(Source records)
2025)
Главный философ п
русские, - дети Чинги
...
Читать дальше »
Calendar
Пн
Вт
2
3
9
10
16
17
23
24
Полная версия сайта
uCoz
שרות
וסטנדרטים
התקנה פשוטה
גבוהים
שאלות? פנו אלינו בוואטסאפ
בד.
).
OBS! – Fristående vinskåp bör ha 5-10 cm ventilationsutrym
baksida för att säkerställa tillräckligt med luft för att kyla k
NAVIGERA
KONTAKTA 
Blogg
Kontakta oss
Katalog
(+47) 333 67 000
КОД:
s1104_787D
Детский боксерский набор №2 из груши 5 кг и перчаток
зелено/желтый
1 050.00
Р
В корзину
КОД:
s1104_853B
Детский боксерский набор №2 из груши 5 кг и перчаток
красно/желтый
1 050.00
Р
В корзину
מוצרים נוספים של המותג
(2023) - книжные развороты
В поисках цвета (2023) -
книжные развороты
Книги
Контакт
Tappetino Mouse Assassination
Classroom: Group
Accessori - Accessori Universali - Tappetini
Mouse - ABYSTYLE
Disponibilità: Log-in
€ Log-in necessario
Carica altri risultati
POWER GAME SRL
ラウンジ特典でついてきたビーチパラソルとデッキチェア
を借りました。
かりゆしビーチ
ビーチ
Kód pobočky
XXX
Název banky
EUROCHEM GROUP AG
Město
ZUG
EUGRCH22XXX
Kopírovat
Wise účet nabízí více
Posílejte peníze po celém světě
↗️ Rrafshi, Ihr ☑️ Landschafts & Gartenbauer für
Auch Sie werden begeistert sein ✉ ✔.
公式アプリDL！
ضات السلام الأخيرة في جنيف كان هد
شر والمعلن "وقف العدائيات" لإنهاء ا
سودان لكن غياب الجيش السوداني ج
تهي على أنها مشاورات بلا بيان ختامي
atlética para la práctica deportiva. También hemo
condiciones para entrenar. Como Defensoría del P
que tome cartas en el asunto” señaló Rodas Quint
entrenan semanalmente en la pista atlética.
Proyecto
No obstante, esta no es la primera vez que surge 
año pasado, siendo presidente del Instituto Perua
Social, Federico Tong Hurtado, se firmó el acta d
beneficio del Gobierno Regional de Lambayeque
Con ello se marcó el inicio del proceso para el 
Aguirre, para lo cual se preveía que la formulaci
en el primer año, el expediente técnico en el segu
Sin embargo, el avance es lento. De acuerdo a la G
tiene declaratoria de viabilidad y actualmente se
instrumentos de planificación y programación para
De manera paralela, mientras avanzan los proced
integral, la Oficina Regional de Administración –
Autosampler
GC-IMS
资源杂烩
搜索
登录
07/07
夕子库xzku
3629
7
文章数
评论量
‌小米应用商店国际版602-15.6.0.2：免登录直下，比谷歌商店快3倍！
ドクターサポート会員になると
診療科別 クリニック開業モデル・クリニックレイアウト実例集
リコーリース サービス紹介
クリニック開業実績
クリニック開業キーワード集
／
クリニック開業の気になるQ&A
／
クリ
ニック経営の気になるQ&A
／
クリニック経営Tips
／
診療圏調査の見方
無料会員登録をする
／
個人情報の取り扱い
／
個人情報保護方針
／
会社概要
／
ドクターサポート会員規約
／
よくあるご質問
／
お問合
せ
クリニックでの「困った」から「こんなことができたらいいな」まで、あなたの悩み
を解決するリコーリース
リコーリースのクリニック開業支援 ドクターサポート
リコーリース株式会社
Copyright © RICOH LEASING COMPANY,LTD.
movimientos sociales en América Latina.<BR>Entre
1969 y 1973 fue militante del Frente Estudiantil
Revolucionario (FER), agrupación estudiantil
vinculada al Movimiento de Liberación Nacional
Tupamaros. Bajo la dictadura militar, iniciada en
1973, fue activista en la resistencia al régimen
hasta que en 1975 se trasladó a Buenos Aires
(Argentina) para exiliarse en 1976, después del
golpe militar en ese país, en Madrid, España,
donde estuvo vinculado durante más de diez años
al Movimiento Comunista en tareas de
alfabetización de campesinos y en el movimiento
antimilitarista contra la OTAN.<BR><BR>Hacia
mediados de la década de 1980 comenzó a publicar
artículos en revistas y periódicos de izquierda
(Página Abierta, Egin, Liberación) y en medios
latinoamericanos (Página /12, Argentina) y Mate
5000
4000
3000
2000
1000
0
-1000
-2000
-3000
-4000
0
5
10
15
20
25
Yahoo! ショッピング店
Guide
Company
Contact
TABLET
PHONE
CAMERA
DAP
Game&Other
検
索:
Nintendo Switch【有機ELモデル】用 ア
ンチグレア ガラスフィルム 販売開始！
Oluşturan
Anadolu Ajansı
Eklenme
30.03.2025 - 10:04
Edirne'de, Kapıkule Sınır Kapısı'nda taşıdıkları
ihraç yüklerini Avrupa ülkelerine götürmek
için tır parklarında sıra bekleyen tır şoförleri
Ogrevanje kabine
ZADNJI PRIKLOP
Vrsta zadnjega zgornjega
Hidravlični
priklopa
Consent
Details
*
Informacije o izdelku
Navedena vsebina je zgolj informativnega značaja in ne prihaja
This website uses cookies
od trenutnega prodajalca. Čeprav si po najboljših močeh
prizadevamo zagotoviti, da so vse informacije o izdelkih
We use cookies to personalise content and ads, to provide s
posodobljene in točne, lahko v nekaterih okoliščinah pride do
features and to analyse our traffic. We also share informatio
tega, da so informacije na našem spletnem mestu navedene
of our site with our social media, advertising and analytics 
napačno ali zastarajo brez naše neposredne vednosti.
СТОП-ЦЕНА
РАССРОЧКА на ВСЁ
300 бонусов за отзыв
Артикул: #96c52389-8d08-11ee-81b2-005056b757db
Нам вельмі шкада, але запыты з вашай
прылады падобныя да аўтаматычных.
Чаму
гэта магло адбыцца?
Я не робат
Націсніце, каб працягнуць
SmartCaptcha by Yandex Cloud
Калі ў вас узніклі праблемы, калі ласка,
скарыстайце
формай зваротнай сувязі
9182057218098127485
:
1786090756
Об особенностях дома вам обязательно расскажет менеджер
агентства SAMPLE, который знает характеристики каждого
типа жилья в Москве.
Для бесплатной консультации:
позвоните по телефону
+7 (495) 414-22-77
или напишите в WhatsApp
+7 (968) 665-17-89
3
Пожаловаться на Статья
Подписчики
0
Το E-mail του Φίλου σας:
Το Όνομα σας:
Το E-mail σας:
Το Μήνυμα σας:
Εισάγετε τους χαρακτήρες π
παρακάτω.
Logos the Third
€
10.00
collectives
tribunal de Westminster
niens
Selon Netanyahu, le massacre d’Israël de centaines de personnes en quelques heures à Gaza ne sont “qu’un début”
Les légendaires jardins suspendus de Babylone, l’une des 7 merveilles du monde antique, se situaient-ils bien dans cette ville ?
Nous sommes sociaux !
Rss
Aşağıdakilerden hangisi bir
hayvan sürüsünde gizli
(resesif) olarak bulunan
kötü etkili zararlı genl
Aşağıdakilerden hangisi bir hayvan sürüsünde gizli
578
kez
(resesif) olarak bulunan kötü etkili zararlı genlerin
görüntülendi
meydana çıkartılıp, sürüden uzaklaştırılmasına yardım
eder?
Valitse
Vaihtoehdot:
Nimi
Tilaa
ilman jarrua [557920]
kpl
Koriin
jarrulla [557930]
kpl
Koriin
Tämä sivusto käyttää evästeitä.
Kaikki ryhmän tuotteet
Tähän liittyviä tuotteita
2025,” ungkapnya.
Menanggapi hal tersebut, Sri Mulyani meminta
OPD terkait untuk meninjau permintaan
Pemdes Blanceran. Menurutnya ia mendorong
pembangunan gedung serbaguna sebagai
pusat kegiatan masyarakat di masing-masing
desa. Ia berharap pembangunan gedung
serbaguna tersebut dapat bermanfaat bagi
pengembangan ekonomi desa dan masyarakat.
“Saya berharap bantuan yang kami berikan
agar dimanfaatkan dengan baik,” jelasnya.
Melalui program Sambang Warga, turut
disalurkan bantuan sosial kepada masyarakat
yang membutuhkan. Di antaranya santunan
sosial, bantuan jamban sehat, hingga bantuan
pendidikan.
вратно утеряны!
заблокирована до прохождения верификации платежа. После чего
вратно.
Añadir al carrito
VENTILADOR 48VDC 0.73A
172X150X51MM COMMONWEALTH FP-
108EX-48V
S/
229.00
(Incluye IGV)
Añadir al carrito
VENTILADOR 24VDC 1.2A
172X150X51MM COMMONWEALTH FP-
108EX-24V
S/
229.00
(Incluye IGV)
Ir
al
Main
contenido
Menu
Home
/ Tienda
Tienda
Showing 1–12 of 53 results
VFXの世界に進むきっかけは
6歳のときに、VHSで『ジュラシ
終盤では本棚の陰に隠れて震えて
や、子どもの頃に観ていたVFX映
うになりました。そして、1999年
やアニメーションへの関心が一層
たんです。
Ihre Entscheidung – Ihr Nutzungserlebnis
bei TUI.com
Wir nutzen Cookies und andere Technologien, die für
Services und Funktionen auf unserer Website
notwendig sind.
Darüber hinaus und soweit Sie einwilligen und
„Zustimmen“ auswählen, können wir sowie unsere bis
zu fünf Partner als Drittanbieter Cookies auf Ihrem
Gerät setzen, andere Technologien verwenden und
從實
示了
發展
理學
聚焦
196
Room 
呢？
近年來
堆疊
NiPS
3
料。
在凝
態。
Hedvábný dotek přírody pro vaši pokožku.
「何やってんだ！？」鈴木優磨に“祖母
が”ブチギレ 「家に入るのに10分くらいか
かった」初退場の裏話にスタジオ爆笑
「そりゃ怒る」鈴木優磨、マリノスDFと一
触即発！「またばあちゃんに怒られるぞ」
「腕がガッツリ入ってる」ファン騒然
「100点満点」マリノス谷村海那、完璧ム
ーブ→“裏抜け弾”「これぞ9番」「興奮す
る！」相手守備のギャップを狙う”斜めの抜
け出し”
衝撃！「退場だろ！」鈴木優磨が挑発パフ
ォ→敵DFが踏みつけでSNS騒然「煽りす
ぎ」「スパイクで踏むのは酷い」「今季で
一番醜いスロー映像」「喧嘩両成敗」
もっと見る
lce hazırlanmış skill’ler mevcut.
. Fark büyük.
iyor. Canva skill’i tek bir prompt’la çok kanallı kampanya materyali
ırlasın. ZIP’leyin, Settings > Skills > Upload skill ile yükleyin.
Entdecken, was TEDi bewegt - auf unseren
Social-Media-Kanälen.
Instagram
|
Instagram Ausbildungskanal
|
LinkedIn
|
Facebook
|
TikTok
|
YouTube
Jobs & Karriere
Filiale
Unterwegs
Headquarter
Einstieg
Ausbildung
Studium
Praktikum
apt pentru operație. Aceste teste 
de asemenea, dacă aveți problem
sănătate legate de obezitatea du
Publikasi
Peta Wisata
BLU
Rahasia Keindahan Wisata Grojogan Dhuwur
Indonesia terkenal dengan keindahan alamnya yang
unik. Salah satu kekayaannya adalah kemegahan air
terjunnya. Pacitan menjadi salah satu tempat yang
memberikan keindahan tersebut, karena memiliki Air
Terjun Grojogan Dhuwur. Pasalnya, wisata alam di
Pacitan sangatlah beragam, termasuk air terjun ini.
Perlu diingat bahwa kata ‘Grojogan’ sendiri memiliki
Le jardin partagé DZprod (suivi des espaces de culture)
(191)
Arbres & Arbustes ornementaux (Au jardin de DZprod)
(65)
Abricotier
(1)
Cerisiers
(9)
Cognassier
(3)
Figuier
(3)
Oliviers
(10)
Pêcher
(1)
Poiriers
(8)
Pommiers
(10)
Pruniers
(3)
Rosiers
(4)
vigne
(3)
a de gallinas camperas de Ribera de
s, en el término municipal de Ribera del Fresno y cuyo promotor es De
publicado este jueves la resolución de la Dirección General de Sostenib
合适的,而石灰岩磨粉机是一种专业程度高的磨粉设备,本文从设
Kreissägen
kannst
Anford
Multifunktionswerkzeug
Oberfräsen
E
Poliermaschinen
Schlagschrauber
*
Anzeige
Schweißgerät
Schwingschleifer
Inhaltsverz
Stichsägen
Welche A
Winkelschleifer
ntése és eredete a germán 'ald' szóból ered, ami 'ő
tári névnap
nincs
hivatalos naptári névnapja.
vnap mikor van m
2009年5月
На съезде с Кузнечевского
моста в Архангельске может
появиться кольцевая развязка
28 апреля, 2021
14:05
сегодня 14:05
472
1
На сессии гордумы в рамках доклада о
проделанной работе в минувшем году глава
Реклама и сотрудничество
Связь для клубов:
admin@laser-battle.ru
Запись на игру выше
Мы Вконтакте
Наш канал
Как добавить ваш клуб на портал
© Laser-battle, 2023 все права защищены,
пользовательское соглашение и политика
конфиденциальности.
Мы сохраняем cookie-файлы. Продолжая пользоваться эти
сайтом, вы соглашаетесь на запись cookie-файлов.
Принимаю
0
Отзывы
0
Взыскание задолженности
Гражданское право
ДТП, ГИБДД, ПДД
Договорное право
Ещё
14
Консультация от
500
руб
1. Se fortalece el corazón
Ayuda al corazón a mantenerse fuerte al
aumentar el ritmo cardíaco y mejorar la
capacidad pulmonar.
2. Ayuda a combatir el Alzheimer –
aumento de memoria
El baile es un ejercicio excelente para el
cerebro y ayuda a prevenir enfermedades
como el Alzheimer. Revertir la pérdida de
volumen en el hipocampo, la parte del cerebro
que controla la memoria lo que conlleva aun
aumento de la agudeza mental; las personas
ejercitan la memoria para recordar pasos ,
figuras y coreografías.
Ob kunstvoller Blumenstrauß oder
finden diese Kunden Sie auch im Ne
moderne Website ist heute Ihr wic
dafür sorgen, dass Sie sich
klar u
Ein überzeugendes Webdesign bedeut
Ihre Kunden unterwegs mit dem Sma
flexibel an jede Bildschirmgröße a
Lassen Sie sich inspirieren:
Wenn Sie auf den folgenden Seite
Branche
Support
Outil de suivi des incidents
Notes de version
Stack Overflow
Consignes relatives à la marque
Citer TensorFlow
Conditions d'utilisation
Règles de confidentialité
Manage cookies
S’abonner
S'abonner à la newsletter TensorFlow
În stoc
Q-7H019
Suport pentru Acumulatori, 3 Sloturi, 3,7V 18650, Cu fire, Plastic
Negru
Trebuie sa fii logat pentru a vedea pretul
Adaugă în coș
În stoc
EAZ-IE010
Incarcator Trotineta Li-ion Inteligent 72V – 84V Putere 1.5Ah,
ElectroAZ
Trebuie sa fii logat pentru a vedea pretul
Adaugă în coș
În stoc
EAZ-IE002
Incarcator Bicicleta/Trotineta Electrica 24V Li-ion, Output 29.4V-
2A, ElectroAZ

# ABOUT THIS TASK
Beginning at the line with "jarrulla [557930]" and ending at the line with "serbaguna tersebut dapat bermanfaat bagi", reproduce each line of the data above exactly, and add no other lines.

# FINISHED TASK
jarrulla [557930]
kpl
Koriin
Tämä sivusto käyttää evästeitä.
Kaikki ryhmän tuotteet
Tähän liittyviä tuotteita
2025,” ungkapnya.
Menanggapi hal tersebut, Sri Mulyani meminta
OPD terkait untuk meninjau permintaan
Pemdes Blanceran. Menurutnya ia mendorong
pembangunan gedung serbaguna sebagai
pusat kegiatan masyarakat di masing-masing
desa. Ia berharap pembangunan gedung
serbaguna tersebut dapat bermanfaat bagi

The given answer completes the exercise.